An RTL implementation of an arithmetic algorithm like Robertson, Booth (for arithmetic multiplication) or restoring/non-restoring division contains some components like:

• shift registers with parallel load capability: - they will be implemented behaviorally
• an ALU - implemented also behaviorally. It can be implemented using conversion functions/procedures that convert integer numbers to/from bit vectors (the code can be taken from "A VHDL cookbook", by Peter Ashenden, available online)
• maybe other parts, like gates, flip-flops, etc.
• A control unit (CU), implemented also behaviourally. The CU gives the commands (i.e. load, shift, etc) for the other components. The CU actually implements the algorithm, hence a good test for the CU would be an implementation that performs also the logic and arithmetic operations (like shift, addition, subtraction, etc). However, in the final version of the assignment, the CU will only give the commands to the other elements (registers, ALU, etc), but it will not perform the operations themselves.

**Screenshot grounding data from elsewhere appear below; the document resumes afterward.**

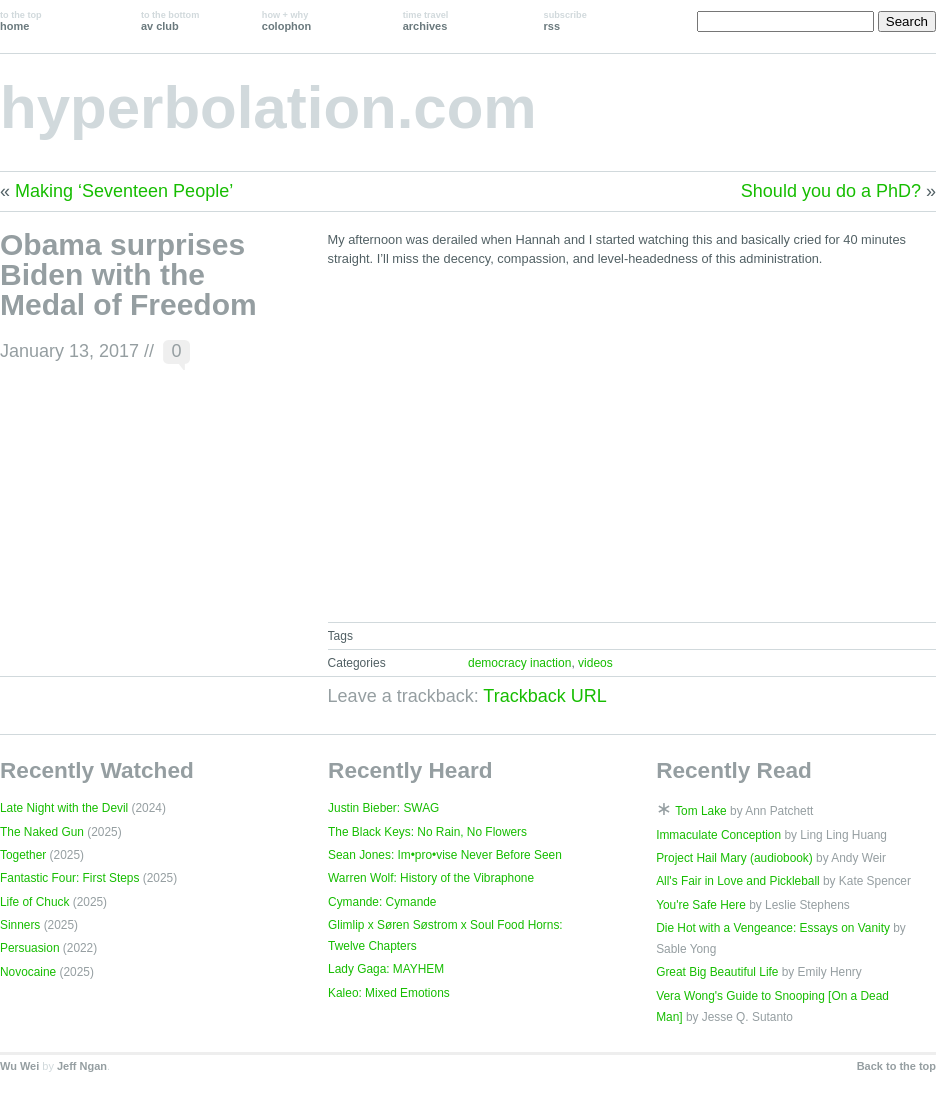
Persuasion (30, 948)
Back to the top (896, 1066)
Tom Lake (701, 811)
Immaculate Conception (718, 835)
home (21, 21)
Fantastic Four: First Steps (69, 878)
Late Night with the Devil (64, 808)
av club (170, 21)
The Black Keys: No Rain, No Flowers (427, 832)
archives (426, 21)
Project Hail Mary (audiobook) (734, 858)
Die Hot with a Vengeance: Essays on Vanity (773, 928)
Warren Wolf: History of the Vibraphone (431, 878)
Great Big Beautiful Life (717, 972)
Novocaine (28, 972)
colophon (286, 21)
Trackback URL (544, 696)
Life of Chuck (34, 902)
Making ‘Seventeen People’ (124, 191)
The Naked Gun (42, 832)
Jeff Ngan (82, 1066)
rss (565, 21)
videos (595, 663)
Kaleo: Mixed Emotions (389, 993)
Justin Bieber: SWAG (383, 808)
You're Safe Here (701, 905)
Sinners (20, 925)
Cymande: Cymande (382, 902)
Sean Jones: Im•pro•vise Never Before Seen (445, 855)
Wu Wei (19, 1066)
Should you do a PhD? (831, 191)
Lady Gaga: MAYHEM (386, 969)
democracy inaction (519, 663)
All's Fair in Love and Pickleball (738, 881)
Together (23, 855)
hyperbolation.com (268, 107)
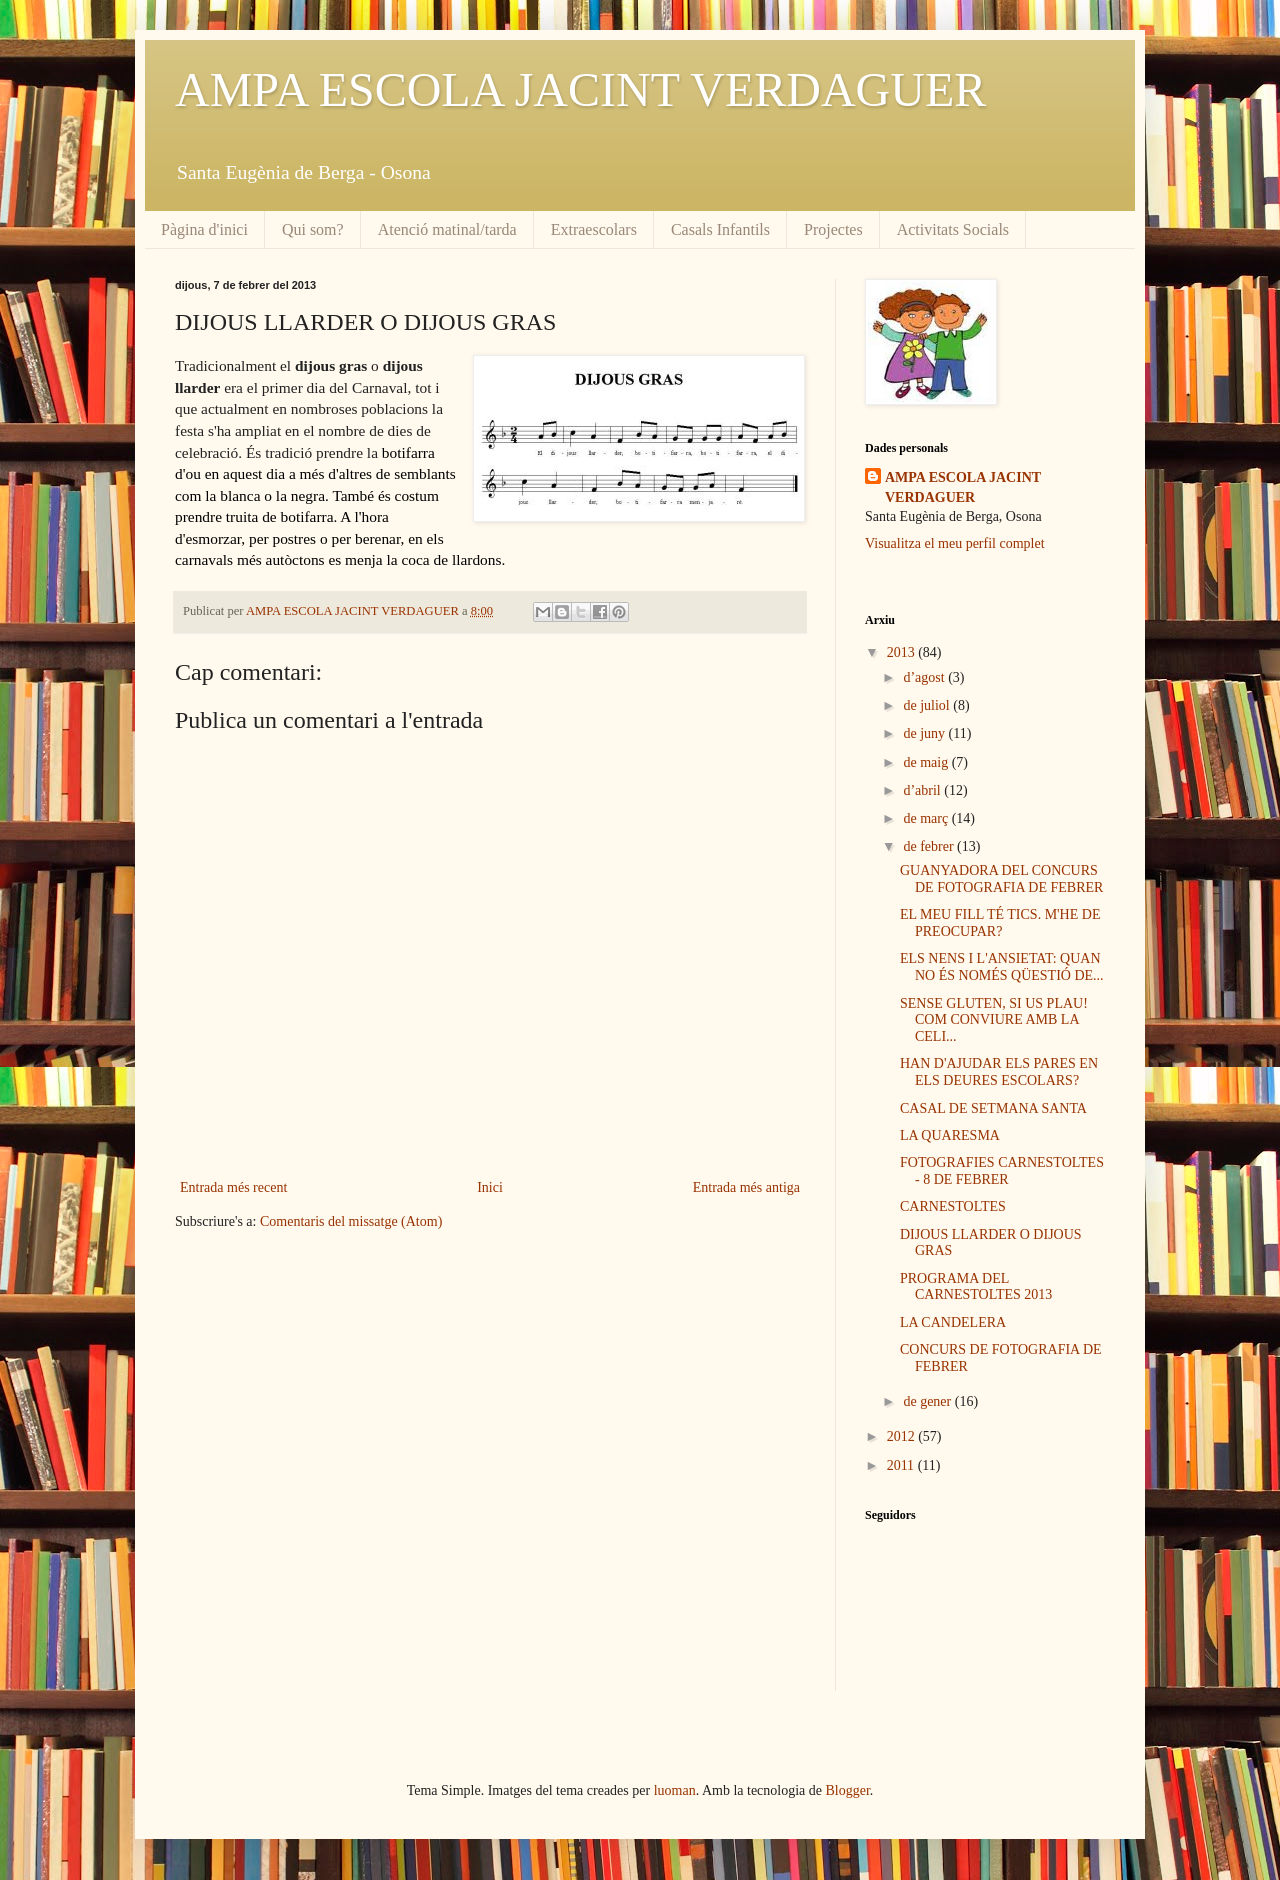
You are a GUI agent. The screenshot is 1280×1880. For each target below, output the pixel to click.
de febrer (930, 846)
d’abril (923, 790)
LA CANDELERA (953, 1322)
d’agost (925, 677)
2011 (902, 1465)
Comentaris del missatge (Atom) (351, 1221)
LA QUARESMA (950, 1135)
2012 (903, 1436)
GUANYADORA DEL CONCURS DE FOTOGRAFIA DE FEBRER (1001, 879)
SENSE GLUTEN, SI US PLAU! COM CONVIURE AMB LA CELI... (994, 1020)
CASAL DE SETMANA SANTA (993, 1108)
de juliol (928, 705)
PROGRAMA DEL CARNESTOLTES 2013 (976, 1287)
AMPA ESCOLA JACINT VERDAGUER (580, 89)
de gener (928, 1401)
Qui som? (313, 229)
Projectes (833, 229)
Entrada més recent (233, 1187)
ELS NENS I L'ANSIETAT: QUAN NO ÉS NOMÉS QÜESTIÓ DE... (1002, 967)
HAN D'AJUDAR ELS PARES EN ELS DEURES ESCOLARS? (999, 1072)
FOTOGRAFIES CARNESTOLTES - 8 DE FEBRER (1002, 1171)
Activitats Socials (953, 229)
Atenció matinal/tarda (447, 229)
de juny (925, 733)
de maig (927, 762)
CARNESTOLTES (953, 1206)
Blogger (848, 1790)
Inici (490, 1187)
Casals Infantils (720, 229)
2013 (903, 652)
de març (927, 818)
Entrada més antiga (746, 1187)
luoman (675, 1790)
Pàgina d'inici (204, 229)
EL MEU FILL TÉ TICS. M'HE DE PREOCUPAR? (1000, 923)
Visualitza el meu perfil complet (955, 543)
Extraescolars (594, 229)
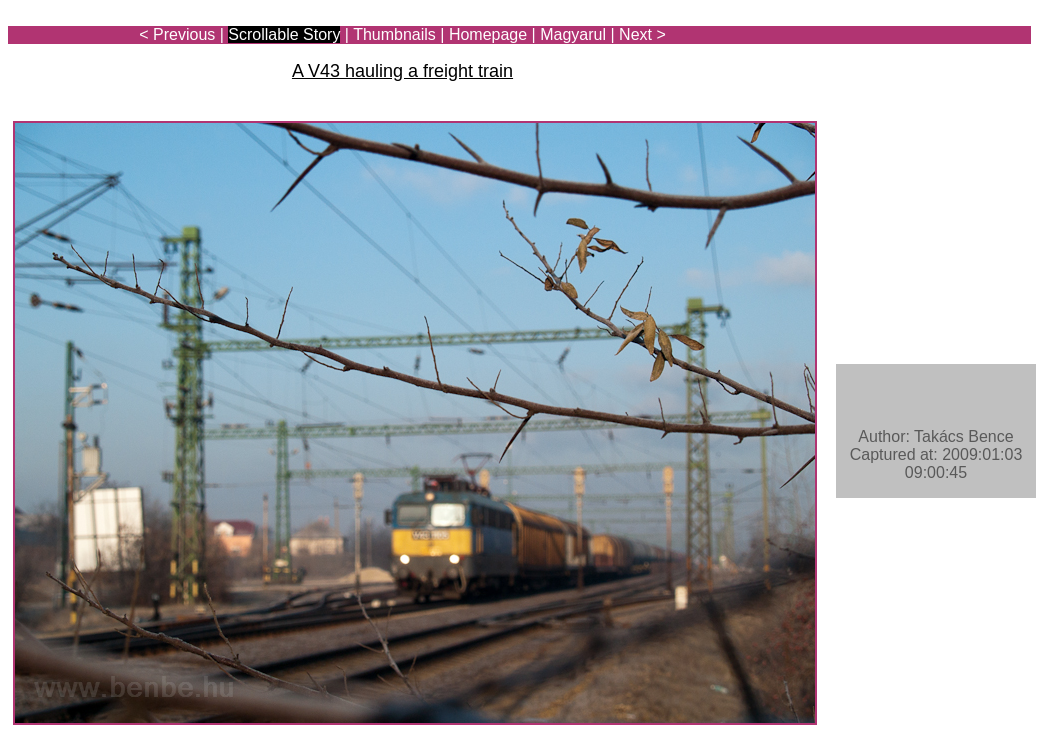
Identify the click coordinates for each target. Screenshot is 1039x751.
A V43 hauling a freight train (402, 71)
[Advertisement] (914, 72)
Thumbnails (394, 34)
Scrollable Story (284, 34)
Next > (642, 34)
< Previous (177, 34)
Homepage (488, 34)
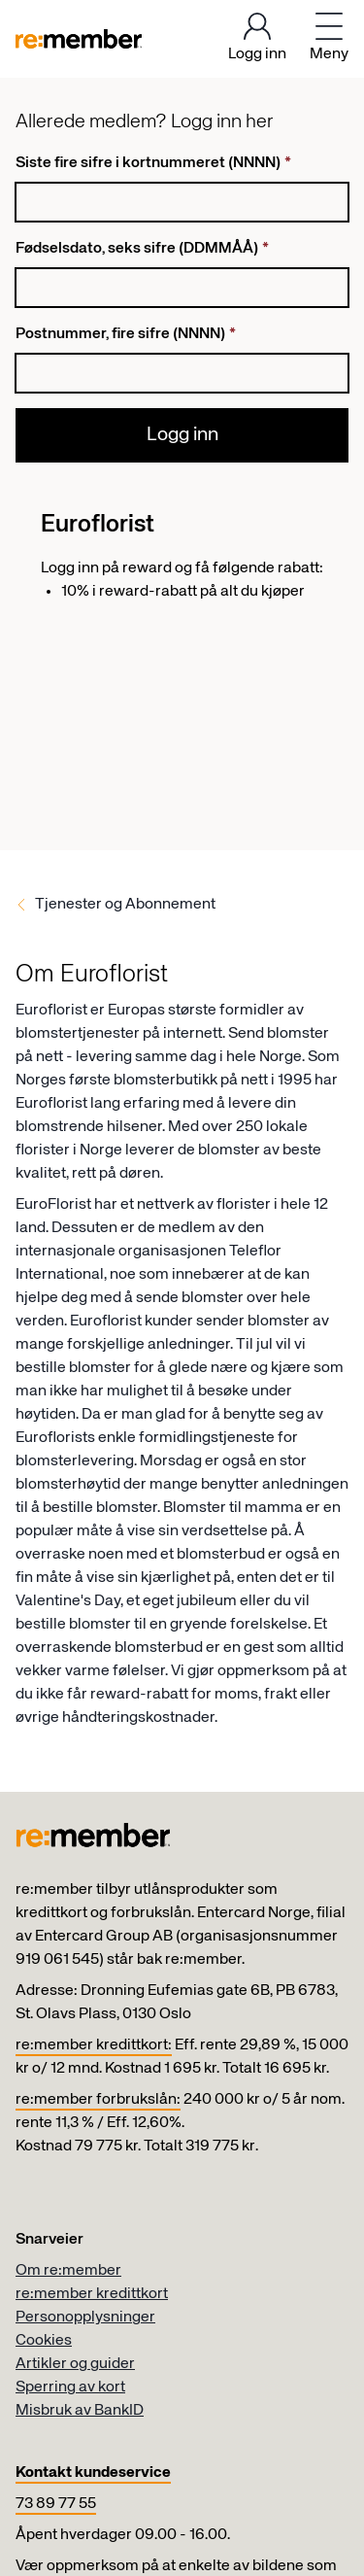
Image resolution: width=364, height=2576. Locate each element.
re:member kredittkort (92, 2294)
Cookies (44, 2341)
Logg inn (182, 435)
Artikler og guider (75, 2364)
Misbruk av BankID (80, 2411)
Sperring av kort (70, 2387)
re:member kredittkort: (94, 2045)
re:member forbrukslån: (98, 2100)
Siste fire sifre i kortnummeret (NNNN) (153, 163)
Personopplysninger (85, 2317)
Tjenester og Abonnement (125, 904)
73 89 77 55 (56, 2504)
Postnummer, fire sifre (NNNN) (126, 334)
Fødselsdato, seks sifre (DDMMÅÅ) (142, 249)
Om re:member (68, 2271)
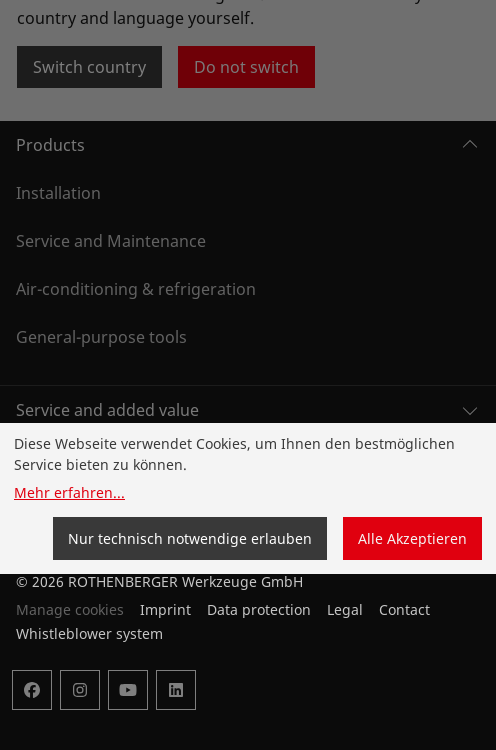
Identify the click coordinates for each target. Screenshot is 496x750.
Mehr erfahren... (69, 492)
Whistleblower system (89, 633)
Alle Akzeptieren (412, 538)
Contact (404, 609)
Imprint (165, 609)
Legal (345, 609)
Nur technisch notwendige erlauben (190, 538)
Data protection (259, 609)
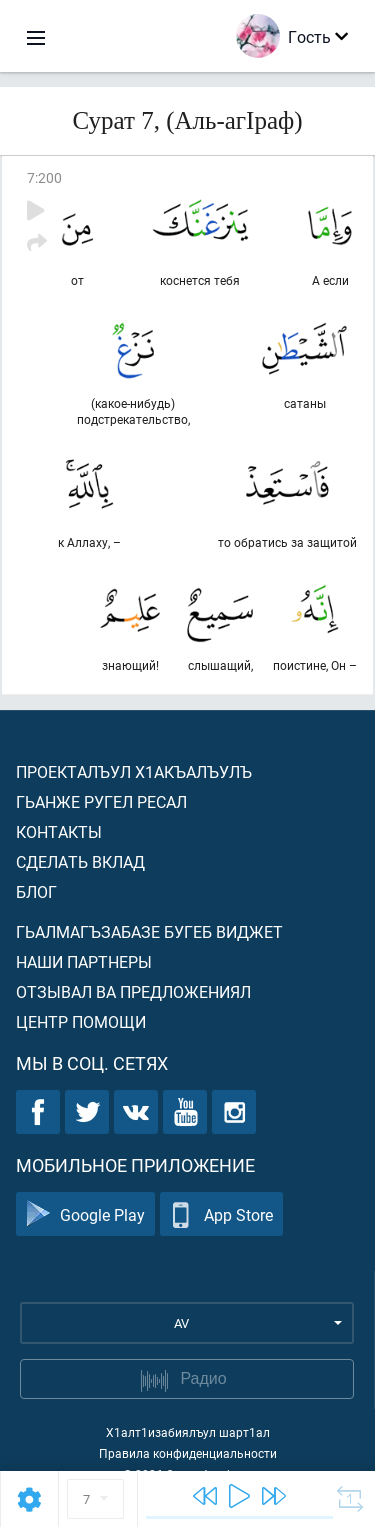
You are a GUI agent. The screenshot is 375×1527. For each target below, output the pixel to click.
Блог (36, 891)
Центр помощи (81, 1021)
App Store (221, 1214)
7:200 (44, 177)
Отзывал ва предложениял (133, 991)
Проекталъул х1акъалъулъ (134, 771)
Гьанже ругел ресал (101, 801)
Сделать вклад (80, 861)
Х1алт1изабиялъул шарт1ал (188, 1432)
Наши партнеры (84, 961)
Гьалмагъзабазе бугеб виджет (149, 931)
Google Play (85, 1214)
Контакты (59, 831)
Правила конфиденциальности (188, 1453)
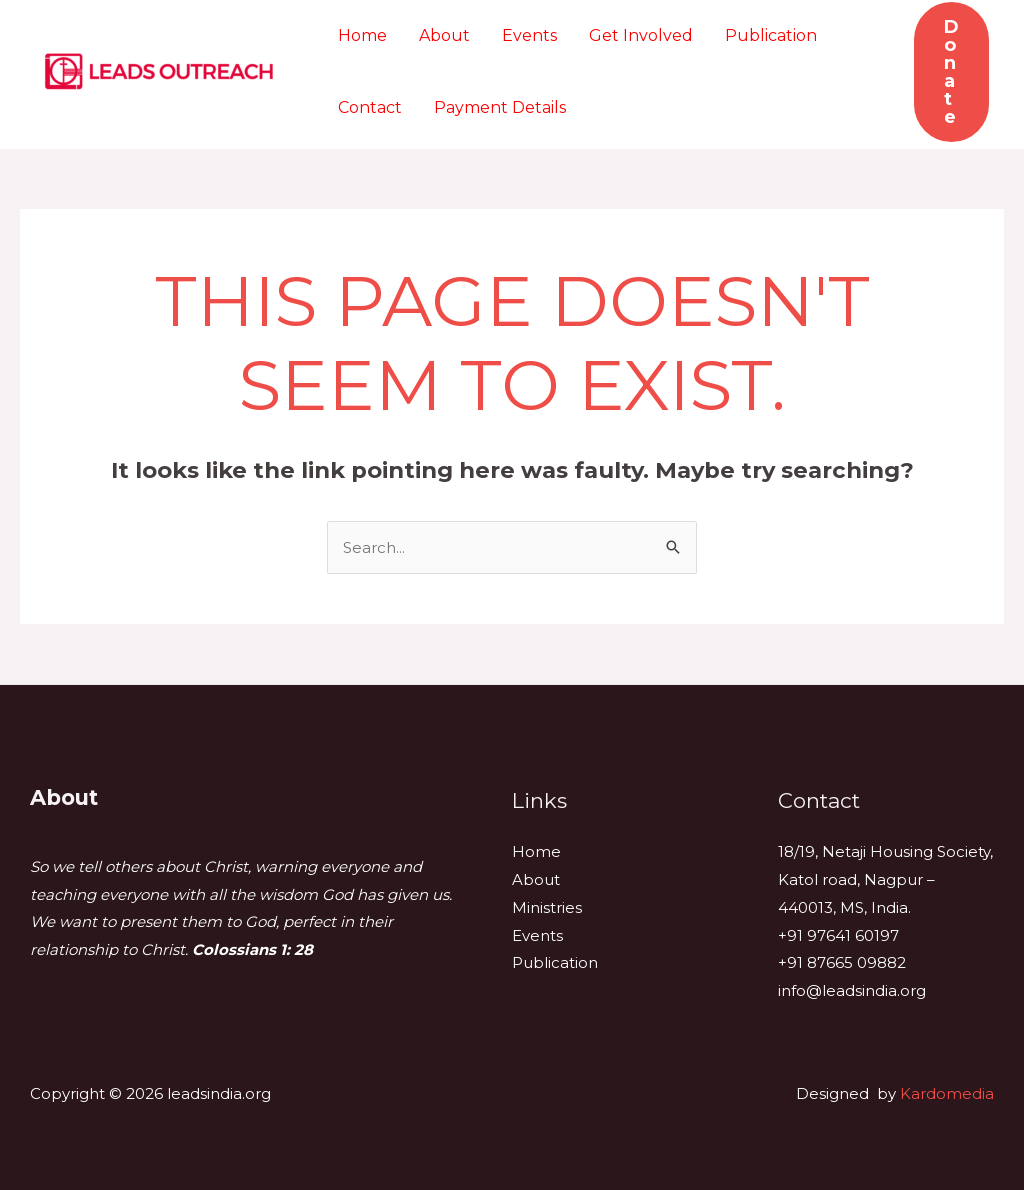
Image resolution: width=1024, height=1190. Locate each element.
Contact (370, 107)
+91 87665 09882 (842, 962)
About (444, 35)
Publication (771, 35)
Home (362, 35)
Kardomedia (947, 1093)
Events (529, 35)
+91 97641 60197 (838, 935)
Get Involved (641, 35)
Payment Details (500, 107)
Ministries (547, 907)
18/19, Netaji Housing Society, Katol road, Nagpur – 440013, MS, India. (885, 879)
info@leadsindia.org (852, 990)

At the end, the components should work together. A special care should be given to the synchronization between different components, i.e., if each component has been tested separately and all of them worked properly, but the entire system does not work properly, it is most likely a problem of synchronization.

The VHDL model will be tested by giving several sets of operands and checking the results.

Bonus points will be given for the accuracy of the implementation and for its capability to be generalized (e.g., to parametrize the number of bits for the binary representation of the operands).